Reese reached her peak commercial success during this period leading to a variety of opportunities, including singing "The Star Spangled Banner" at the 1960 Major League Baseball All-Star Game. The performance made Reese the first black music artist to perform at an All-Star game. RCA Victor continued issuing studio albums by Reese during the early 1960s, including another swing-inspired LP titled Special Delivery, which rose to number 113 on the Billboard 200 in 1961. The latter featured arrangements made by Mercer Ellington (the son of Duke Ellington), whom Reese briefly married. Her 1962 studio LP, The Classic Della, was her third to make the Billboard 200, rising to number 94. Consisting of vocal adaptations of classical pieces, it also included "Don't You Know?". It was then followed by a similarly-themed LP titled Waltz with Me, Della (1963). The label also issued Reese's second and third live LP's: Della on Stage (1962) and Della Reese at Basin Street East (1964). Both albums featured a variety of songs ranging from blues to gospel. RCA also continued issuing singles by Reese, none of which made the top 40 of the US charts. Her highest-peaking single of this period was her cover of "Someday (You'll Want Me to Want You)", which made the Hot 100 top 60 in 1960.
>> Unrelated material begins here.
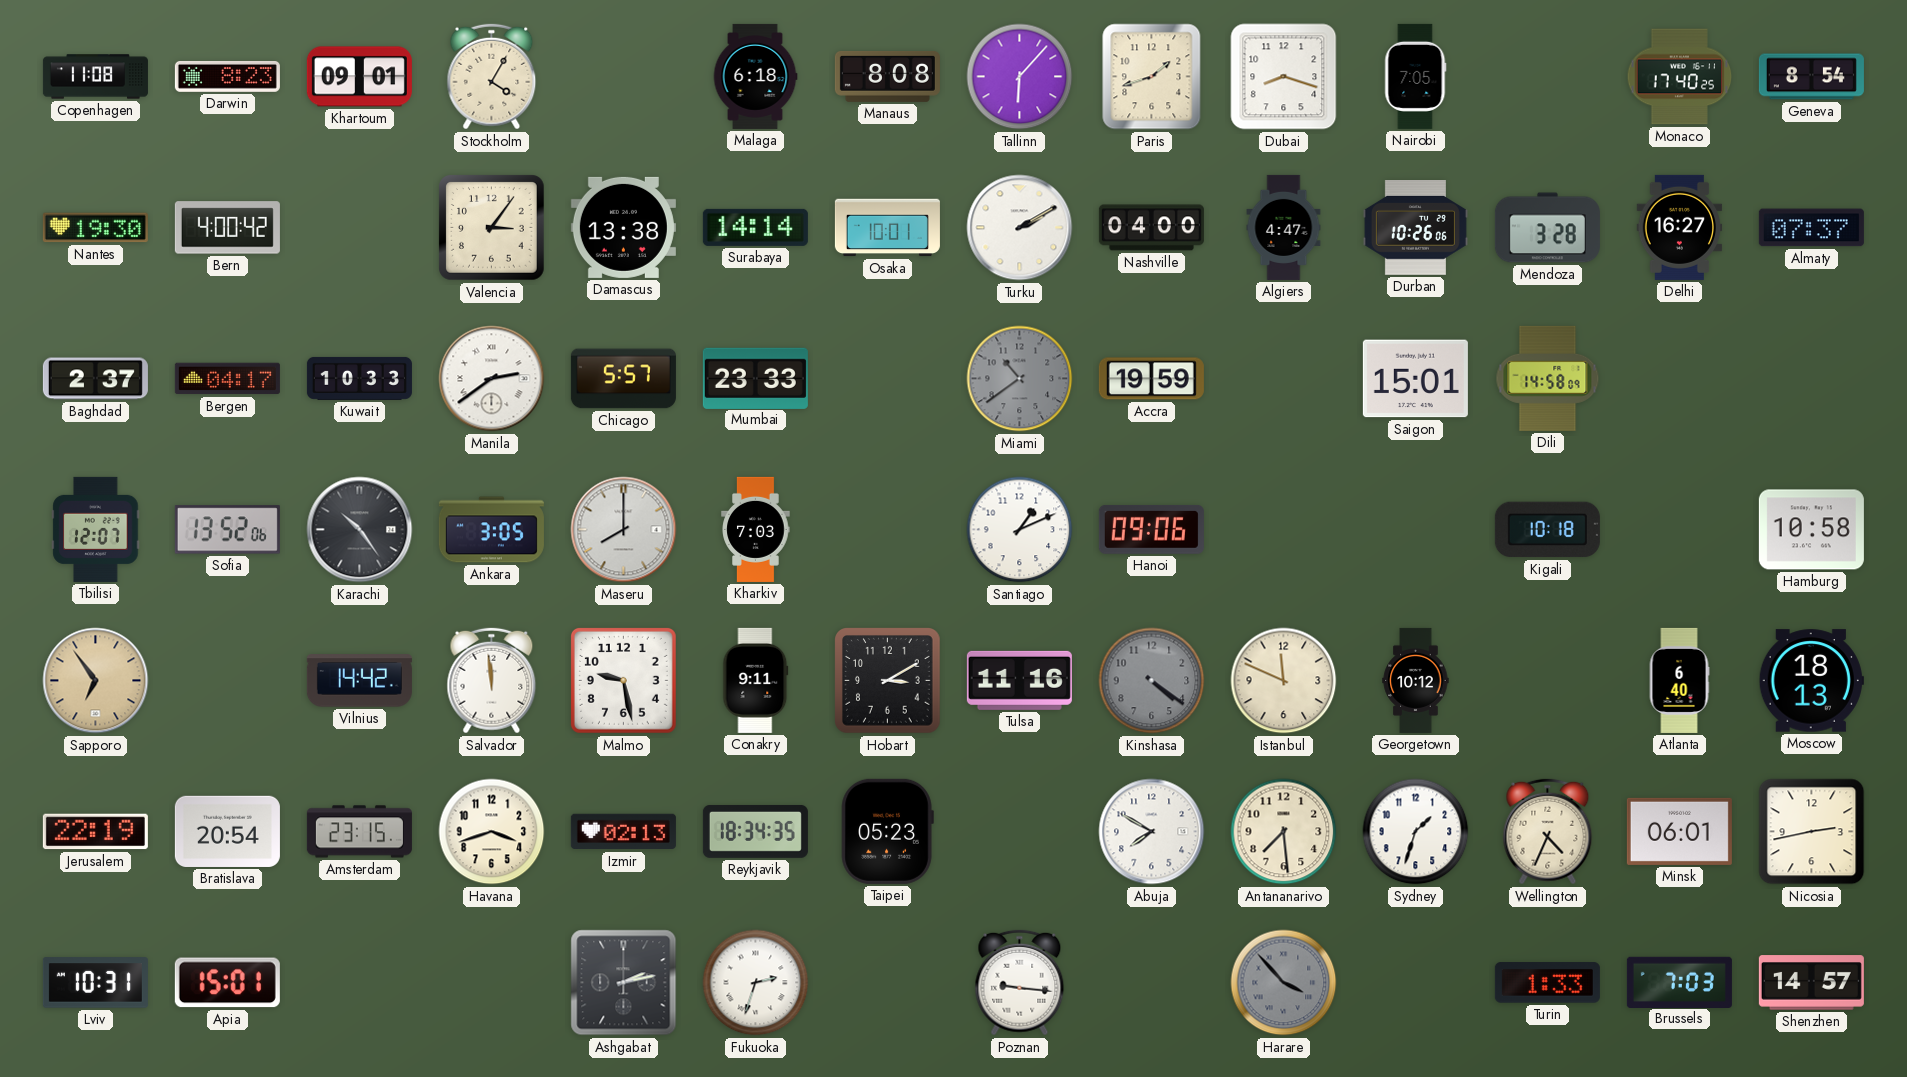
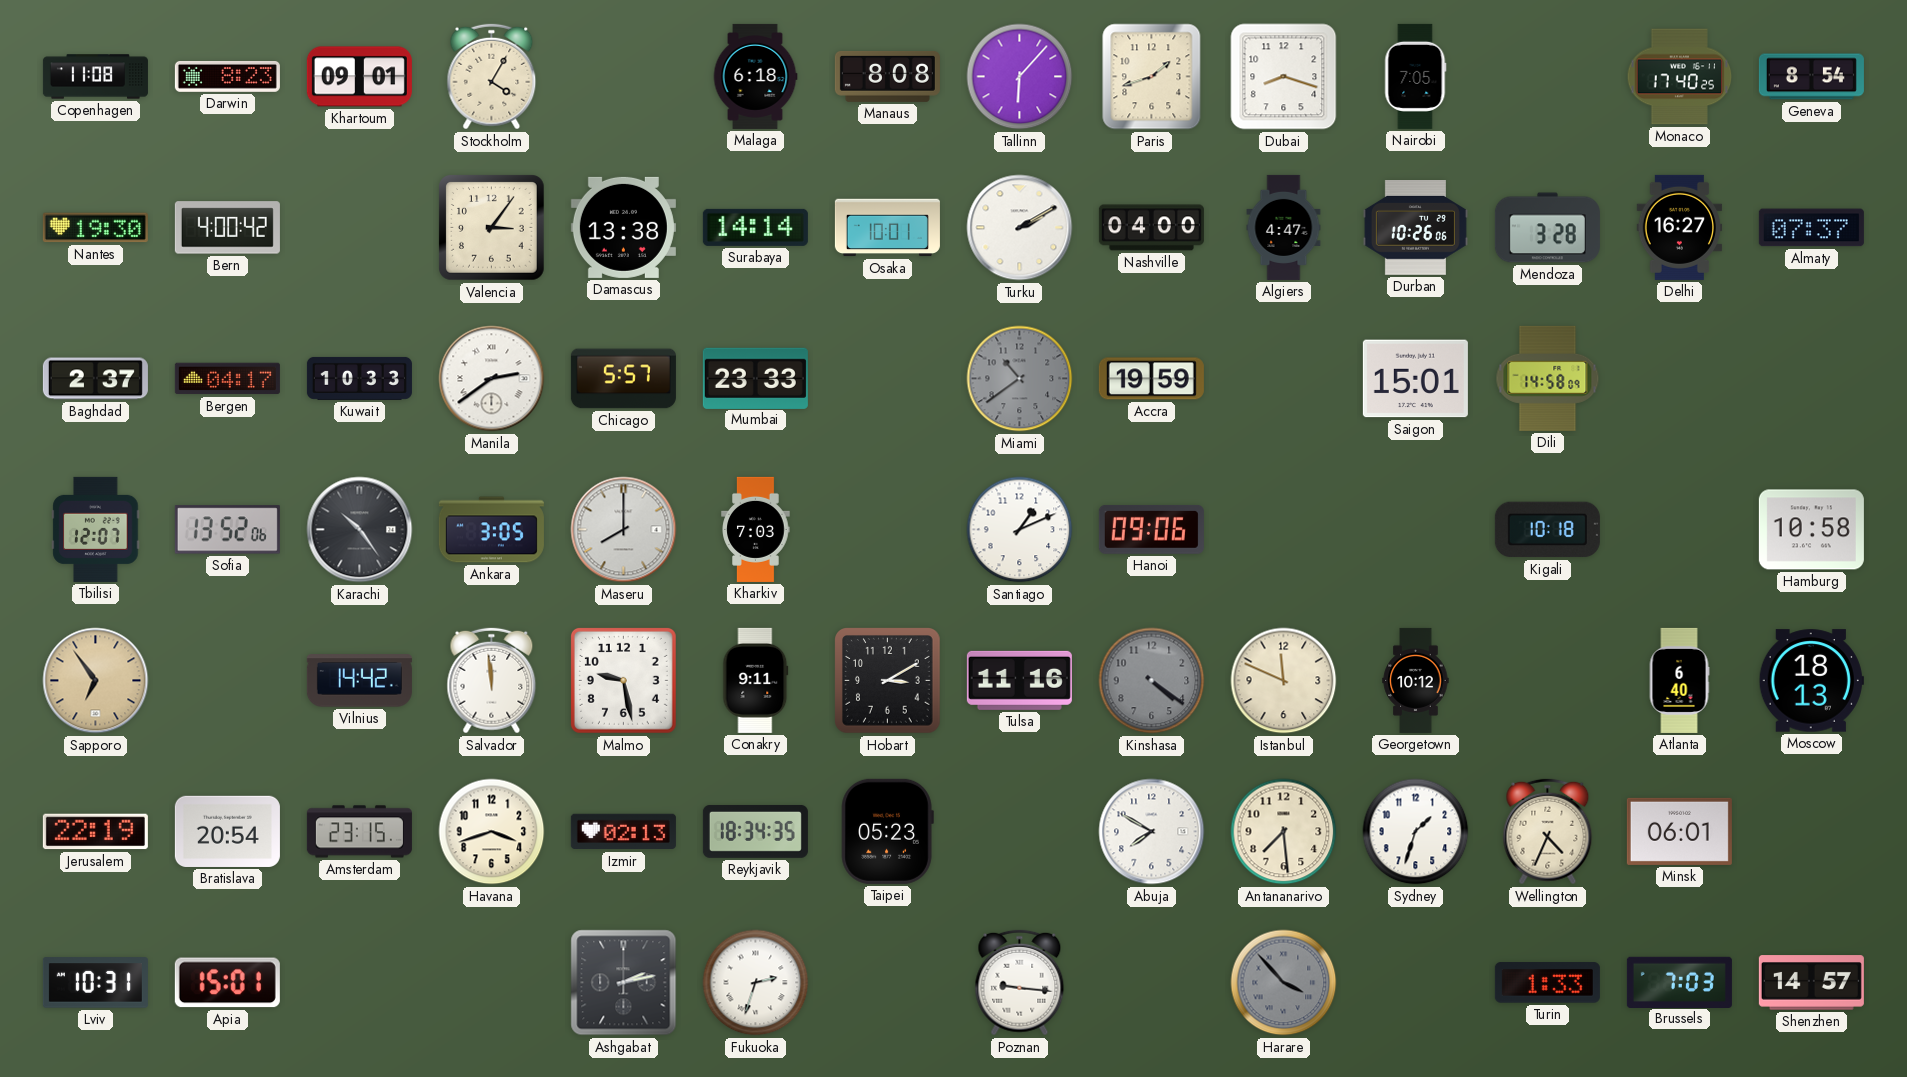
Nicosia: 2:43 -> none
In 1965, Reese signed a new recording contract with ABC–Paramount, which strove to market her further in a pop direction. Her first label single was 1965's "After Loving You", which rose to number 95 on the US Hot 100 and number 21 on the US adult contemporary chart. Reese's only other single to chart was a 1966 cover of "It Was a Very Good Year", which peaked at number 99 on the Hot 100. The label also issued several studio LP's that featured of variety of musical genres including pop, jazz and the blues: C'mon and Hear Della Reese! (1965), "i like it like dat!" (1966), Della on Strings of Blue (1967) and I Gotta Be Me...This Trip Out (1968).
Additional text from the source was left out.